Despite the fact that insurers have belatedly agreed to support these patient protections, the law is still critically important:
  • Not all insurers have agreed to sustain these important reforms. Blue Cross/Blue Shield, Wellpoint, and Cigna are hedging their bets until the Supreme Court's decision is known and declined to make any commitments in response to yesterday's announcements from UnitedHealth, Aetna and Humana. Considering the size of these insurers, this would place many Americans at risk of losing insurance coverage if the ACA's protections were lost.
  • The ACA provides subsidies for Americans who cannot afford to pay for private insurance out-of-pocket. These subsidies make health insurance, which is otherwise prohibitively expensive for many Americans, affordable and available. Without the ACA, the insurers could claim to make their coverage available to many in the sense that it is technically available, but could price it at a level that places it out of reach.
  • One of the major ways that the ACA will expand insurance coverage is by expanding Medicaid. This will provide access to health insurance for millions of low-income Americans, something that these actions by the insurance companies will not affect.
  • The ACA requires private insurers to spend 80-85% of the money they receive in premium payments on providing health care services (instead of using this money for administrative costs, salaries, etc). This is known as the medical loss ratio (MLR). The ACA's MLR requirements will mean that the money individuals pay to ensure they have insurance coverage will actually be used to provide insurance benefits. None of the insurance companies have pledged to maintain this ratio heading forward should the ACA be overturned.
Although it is good to see insurers pledging to keep important patient-centered reforms in place, it is necessary to put this in context. The insurers are agreeing only to keep in place the ACA's most popular reforms and reform some of their most egregious practices. They are not pledging to make their products less expensive (or more affordable) to the average American, they are not agreeing to offer coverage to all Americans regardless of pre-existing medical conditions, they are not agreeing to follow the ACA's MLR guidelines. Finally, not all insurers have agreed to continue the new practices required by the ACA.

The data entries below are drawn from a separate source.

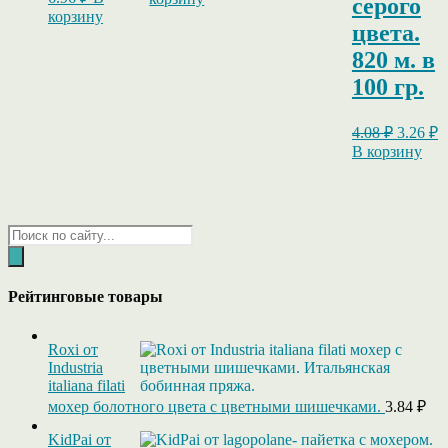
серого
корзину
цвета.
820 м. в
100 гр.
Первон
Т
4.08
₽
3.26
₽
цена
ц
В корзину
составл
3
4.08 ₽.
Поиск
товаров
Рейтинговые товары
Roxi от
Industria
italiana filati
мохер болотного цвета с цветными шишечками.
3.84
₽
KidPai от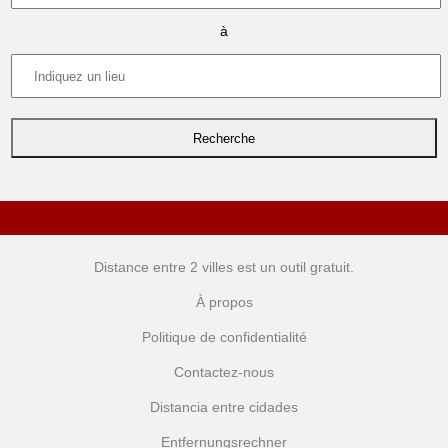
à
Distance entre 2 villes
est un outil gratuit.
À propos
Politique de confidentialité
Contactez-nous
Distancia entre cidades
Entfernungsrechner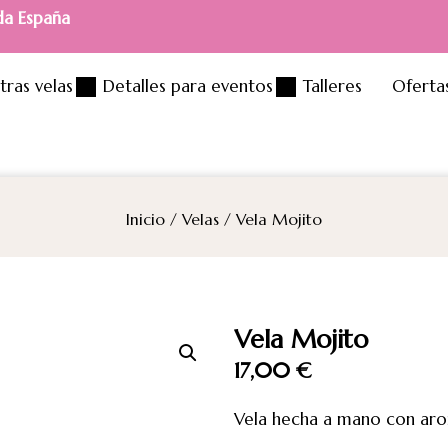
da España
tras velas
Detalles para eventos
Talleres
Oferta
Inicio
/
Velas
/ Vela Mojito
Vela Mojito
17,00
€
Vela hecha a mano con aro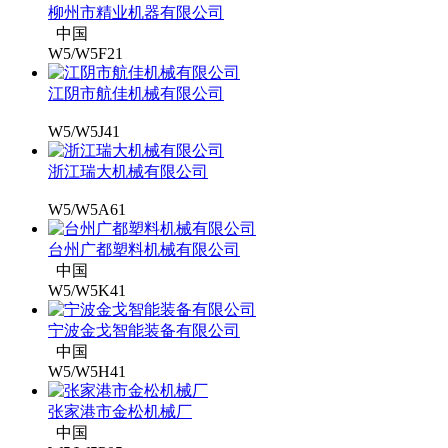
柳州市精业机器有限公司
中国
W5/W5F21
江阴市航佳机械有限公司
W5/W5J41
浙江瑞大机械有限公司
W5/W5A61
台州广都塑料机械有限公司
中国
W5/W5K41
宁波金戈智能装备有限公司
中国
W5/W5H41
张家港市金松机械厂
中国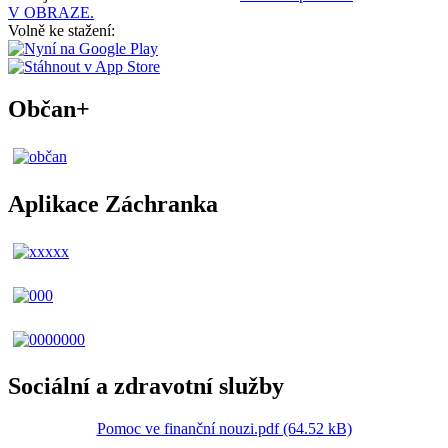
V OBRAZE.
Volně ke stažení:
Občan+
Aplikace Záchranka
Sociální a zdravotní služby
Pomoc ve finanční nouzi.pdf (64.52 kB)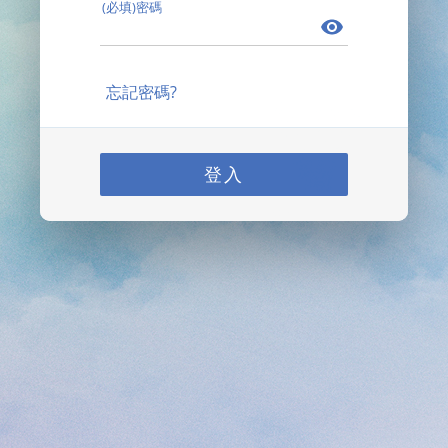
(必填)密碼
忘記密碼?
登入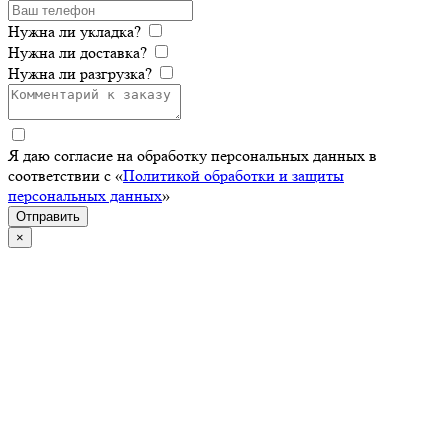
Нужна ли укладка?
Нужна ли доставка?
Нужна ли разгрузка?
Я даю согласие на обработку персональных данных в
соответствии с «
Политикой обработки и защиты
персональных данных
»
Отправить
×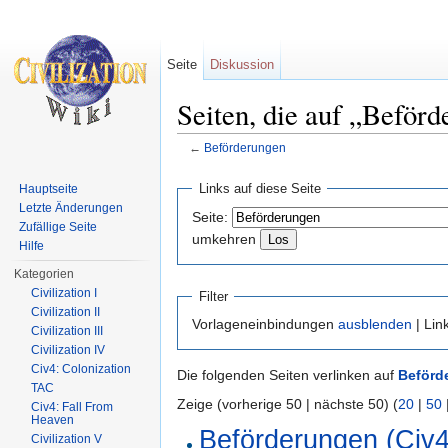
Seite
Diskussion
Seiten, die auf „Beförd
←
Beförderungen
Wechseln zu:
Navigation
,
Suche
Links auf diese Seite
Hauptseite
Letzte Änderungen
Seite:
Zufällige Seite
umkehren
Hilfe
Kategorien
Civilization I
Filter
Civilization II
Vorlageneinbindungen
ausblenden
| Lin
Civilization III
Civilization IV
Civ4: Colonization
Die folgenden Seiten verlinken auf
Beförd
TAC
Zeige (vorherige 50 | nächste 50) (
20
|
50
Civ4: Fall From
Heaven
Beförderungen (Civ4
Civilization V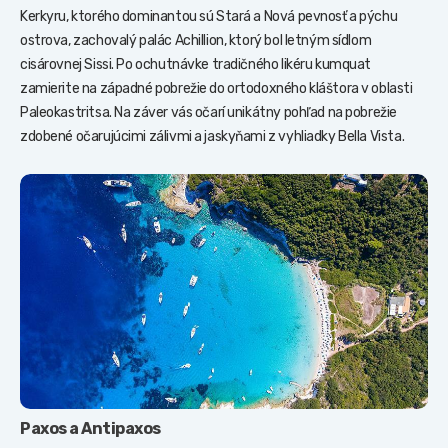
Kerkyru, ktorého dominantou sú Stará a Nová pevnosť a pýchu
ostrova, zachovalý palác Achillion, ktorý bol letným sídlom
cisárovnej Sissi. Po ochutnávke tradičného likéru kumquat
zamierite na západné pobrežie do ortodoxného kláštora v oblasti
Paleokastritsa. Na záver vás očarí unikátny pohľad na pobrežie
zdobené očarujúcimi zálivmi a jaskyňami z vyhliadky Bella Vista.
Paxos a Antipaxos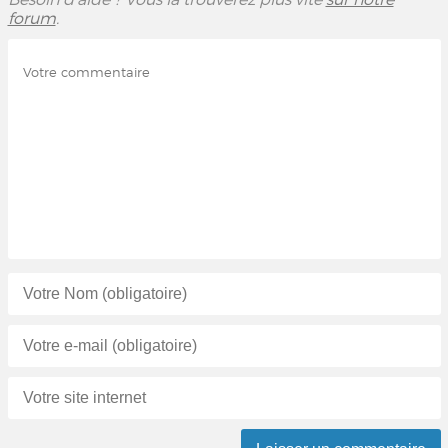
forum
.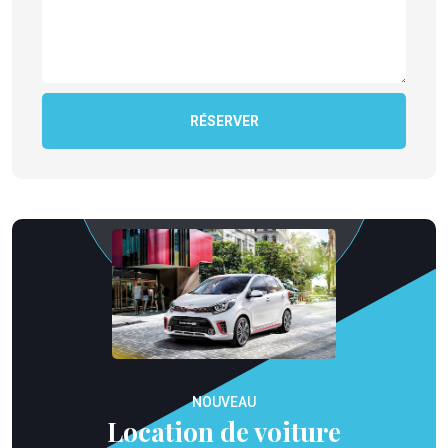
RÉSERVER
NOUVEAU
Location de voiture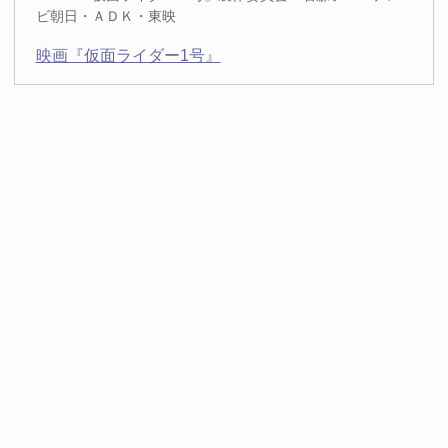
ビ朝日・ＡＤＫ・東映
映画『仮面ライダー1号』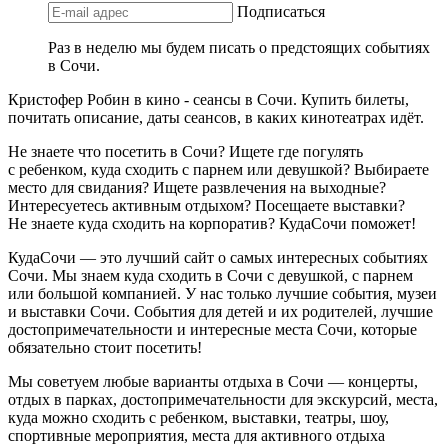
Подписаться
Раз в неделю мы будем писать о предстоящих событиях
в Сочи.
Кристофер Робин в кино - сеансы в Сочи. Купить билеты,
почитать описание, даты сеансов, в каких кинотеатрах идёт.
Не знаете что посетить в Сочи? Ищете где погулять
с ребенком, куда сходить с парнем или девушкой? Выбираете
место для свидания? Ищете развлечения на выходные?
Интересуетесь активным отдыхом? Посещаете выставки?
Не знаете куда сходить на корпоратив? КудаСочи поможет!
КудаСочи — это лучший сайт о самых интересных событиях
Сочи. Мы знаем куда сходить в Сочи с девушкой, с парнем
или большой компанией. У нас только лучшие события, музеи
и выставки Сочи. События для детей и их родителей, лучшие
достопримечательности и интересные места Сочи, которые
обязательно стоит посетить!
Мы советуем любые варианты отдыха в Сочи — концерты,
отдых в парках, достопримечательности для экскурсий, места,
куда можно сходить с ребенком, выставки, театры, шоу,
спортивные мероприятия, места для активного отдыха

The ACA has forced insurers to make some meaningful changes in how they practice--changes the insurers had given no indication they would enact on their own. This shows the law's power and effectiveness: thanks to the ACA, millions of Americans will have more robust insurance coverage, regardless of the Supreme Court's decision. However, what the private insurers have omitted from their promises to extend the ACA's benefits shows why we still need this important piece of healthcare reform: it is a critical step to ensure affordable and accessible healthcare insurance for all.